Karaya mı çıkacaktım? Ne münasebet, doğru kamaraya.
14 EKİM 2006, SAAT 09.30ESKİ DOST, KALEKÖY
İnanılır gibi değil. Sanki mevsim değişti! Pırıl pırıl bir hava. Solgun sabah güneşinin tadını çıkarıyor ve kertenkele gibi kıpırdamadan duruyorum. Deniz, göl gibi. Çocuklar kepçeyle baraküdaya benzeyen iri bir balık yakalıyorlar. Sivri suratlı, keskin dişli bir balık. Hayvan çırpındıkça, denize atalım diye tutturuyorum. Ters ters yüzüme bakıyorlar. Eti pek lezzetli olurmuş. Dördüncü günün sonunda ilk kez yemek yeme fikri içimi bulandırmıyor ama bu kez de şu garibi mideye indirme fikri sırtımı ürpertiyor. İyisi mi Tom Kha içmeli.
Kahvaltıdan sonra Kaleköy’e doğru yola çıkıyoruz.

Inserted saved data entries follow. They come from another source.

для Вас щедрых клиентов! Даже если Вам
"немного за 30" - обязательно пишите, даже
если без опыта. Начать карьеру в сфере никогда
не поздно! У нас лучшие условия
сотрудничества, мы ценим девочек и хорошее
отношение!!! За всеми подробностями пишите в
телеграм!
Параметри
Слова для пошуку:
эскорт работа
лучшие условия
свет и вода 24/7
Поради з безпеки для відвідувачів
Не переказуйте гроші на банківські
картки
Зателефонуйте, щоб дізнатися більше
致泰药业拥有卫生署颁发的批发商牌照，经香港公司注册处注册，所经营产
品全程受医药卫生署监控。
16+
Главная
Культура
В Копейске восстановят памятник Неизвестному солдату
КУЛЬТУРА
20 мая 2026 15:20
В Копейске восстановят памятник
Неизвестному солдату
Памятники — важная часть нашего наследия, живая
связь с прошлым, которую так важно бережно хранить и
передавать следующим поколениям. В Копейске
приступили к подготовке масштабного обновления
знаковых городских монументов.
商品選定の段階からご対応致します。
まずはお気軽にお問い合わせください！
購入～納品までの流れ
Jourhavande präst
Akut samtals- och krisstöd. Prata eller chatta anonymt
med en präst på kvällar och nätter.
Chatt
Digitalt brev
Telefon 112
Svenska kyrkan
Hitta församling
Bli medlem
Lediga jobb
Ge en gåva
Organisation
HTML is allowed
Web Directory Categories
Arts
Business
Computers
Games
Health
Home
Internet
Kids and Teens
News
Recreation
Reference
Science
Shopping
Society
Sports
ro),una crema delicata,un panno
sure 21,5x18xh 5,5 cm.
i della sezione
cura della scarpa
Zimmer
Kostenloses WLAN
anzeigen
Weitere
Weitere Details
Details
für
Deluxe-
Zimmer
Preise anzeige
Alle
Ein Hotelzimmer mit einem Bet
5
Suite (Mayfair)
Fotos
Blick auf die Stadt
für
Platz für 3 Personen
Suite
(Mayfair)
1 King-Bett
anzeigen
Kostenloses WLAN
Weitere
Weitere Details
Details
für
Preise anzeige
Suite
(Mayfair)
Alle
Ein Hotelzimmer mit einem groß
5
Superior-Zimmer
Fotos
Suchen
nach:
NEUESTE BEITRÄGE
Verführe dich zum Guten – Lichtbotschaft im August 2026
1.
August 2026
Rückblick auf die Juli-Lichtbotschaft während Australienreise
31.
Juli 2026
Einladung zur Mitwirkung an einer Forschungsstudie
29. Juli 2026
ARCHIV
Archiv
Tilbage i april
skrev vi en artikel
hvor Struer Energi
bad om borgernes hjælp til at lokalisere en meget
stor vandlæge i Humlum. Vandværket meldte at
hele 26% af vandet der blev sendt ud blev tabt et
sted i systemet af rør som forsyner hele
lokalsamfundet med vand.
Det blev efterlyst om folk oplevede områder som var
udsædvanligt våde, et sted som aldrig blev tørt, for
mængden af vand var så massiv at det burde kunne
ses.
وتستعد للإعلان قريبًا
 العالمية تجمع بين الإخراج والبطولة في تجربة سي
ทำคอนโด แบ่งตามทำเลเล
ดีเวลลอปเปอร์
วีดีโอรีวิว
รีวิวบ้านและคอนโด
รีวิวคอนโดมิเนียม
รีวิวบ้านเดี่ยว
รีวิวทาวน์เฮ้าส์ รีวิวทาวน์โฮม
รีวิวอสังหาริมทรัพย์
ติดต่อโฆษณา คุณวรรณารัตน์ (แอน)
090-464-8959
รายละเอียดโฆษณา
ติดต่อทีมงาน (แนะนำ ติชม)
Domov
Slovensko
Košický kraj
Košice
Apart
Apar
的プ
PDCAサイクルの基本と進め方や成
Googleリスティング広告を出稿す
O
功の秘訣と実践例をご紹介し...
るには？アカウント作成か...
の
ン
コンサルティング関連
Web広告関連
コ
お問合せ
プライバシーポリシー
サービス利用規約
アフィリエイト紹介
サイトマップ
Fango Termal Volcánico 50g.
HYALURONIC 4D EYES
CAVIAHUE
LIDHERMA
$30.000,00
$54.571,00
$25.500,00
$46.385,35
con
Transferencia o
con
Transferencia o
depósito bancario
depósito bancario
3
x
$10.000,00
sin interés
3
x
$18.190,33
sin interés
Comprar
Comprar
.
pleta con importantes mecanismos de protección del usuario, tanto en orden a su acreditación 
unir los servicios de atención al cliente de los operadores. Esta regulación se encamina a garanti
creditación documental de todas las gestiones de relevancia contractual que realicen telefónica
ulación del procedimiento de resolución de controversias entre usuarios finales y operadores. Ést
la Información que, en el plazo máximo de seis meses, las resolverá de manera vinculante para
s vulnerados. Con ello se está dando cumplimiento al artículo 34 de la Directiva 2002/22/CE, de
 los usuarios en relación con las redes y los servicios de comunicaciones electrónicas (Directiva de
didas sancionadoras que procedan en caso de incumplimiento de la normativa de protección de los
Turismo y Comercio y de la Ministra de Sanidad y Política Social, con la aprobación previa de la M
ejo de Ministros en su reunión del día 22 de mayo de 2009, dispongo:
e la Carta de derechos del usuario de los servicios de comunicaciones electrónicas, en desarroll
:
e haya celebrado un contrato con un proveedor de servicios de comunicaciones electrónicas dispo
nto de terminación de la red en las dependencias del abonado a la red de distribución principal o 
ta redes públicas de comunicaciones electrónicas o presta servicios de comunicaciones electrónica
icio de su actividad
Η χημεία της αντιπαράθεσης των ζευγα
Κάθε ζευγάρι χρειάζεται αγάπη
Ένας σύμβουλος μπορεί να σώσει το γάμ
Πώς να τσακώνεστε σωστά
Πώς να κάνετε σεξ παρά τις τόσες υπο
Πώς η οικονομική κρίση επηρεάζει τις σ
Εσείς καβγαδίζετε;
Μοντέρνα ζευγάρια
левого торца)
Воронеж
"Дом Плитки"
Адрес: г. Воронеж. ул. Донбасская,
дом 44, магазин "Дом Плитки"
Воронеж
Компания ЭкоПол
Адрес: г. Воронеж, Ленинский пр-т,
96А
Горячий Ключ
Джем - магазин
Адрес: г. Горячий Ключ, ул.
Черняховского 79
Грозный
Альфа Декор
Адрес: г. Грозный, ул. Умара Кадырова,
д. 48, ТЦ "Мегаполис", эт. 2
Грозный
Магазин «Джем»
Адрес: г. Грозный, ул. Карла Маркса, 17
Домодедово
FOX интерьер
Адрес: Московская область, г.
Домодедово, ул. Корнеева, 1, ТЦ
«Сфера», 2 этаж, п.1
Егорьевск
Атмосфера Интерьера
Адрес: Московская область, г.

Kaleköy! Çook ama çook yıl önce şimdi bana milat gibi gelen eski bir tarihte kaçıp saklandığım köy. Kalınabilecek tek yer olan Salih’in pansiyonundaki iki göz odaya yerleşip, gaz lambasının titrek ışığında Durell’ın İskenderiye Dörtlüsü’nü hatmettiğim, deniz altının büyülü dünyasını keşfettiğim, ellerim paralanana kadar kayık zımparaladığım, ipek halı dokuyan kadınların ilmiklerini saydığım, Ali ile bitmek bilmeyen tartışmalara daldığım ve elbette oraya gidişimin müsebbibi Mustafa Kemal’in nasıl olup da beni ikna ettiğine şaşıp şaşıp kaldığım yer...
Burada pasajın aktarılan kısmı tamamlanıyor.